Excerpted data:
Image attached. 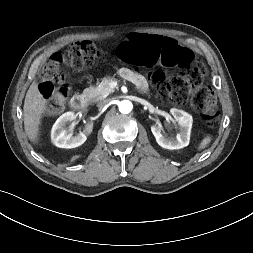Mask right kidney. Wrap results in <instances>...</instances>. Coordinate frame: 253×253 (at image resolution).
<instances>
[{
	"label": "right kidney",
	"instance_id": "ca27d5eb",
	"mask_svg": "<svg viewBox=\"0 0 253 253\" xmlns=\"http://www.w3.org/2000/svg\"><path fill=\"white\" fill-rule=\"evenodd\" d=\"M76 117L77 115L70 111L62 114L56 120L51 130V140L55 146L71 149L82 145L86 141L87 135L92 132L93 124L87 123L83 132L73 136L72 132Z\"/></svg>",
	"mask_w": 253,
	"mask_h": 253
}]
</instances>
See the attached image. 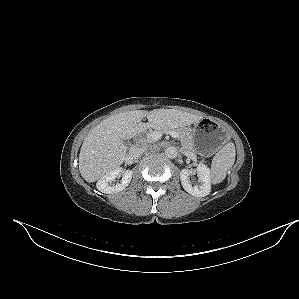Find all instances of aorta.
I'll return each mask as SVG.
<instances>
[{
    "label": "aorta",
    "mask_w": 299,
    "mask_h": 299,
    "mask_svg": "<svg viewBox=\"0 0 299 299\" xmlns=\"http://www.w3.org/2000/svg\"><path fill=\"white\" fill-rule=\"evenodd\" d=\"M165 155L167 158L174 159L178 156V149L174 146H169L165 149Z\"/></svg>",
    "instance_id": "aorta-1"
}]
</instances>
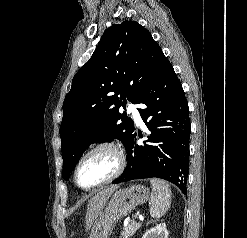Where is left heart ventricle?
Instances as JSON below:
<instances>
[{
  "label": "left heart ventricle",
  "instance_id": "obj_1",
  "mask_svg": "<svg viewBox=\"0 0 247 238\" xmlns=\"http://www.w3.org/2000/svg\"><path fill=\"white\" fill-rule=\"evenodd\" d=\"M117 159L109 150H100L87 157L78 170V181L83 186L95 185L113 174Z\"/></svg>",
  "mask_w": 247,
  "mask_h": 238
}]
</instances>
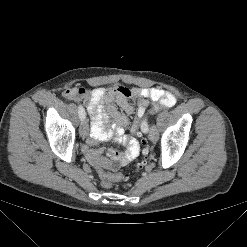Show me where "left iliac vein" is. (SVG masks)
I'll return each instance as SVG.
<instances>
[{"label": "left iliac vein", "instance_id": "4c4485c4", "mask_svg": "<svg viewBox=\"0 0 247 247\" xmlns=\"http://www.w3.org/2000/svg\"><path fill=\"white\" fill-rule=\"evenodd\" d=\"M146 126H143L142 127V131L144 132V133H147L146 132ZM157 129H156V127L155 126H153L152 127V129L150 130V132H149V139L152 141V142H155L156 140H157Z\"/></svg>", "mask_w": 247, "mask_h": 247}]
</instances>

Work request: Reproduce exactly, without any picture, the lines from the one bearing "Where is left heart ventricle?" to the last line of the records above.

Expected output:
Where is left heart ventricle?
Instances as JSON below:
<instances>
[{
  "label": "left heart ventricle",
  "instance_id": "obj_1",
  "mask_svg": "<svg viewBox=\"0 0 247 238\" xmlns=\"http://www.w3.org/2000/svg\"><path fill=\"white\" fill-rule=\"evenodd\" d=\"M117 159L109 150H100L87 157L78 170V181L83 186L95 185L113 174Z\"/></svg>",
  "mask_w": 247,
  "mask_h": 238
}]
</instances>
Show me where "left iliac vein" is. (SVG masks)
I'll return each instance as SVG.
<instances>
[{"label": "left iliac vein", "instance_id": "4c4485c4", "mask_svg": "<svg viewBox=\"0 0 247 247\" xmlns=\"http://www.w3.org/2000/svg\"><path fill=\"white\" fill-rule=\"evenodd\" d=\"M146 126H143L142 127V131L144 132V133H147L146 132ZM157 129H156V127L155 126H153L152 127V129L150 130V132H149V139L152 141V142H155L156 140H157Z\"/></svg>", "mask_w": 247, "mask_h": 247}]
</instances>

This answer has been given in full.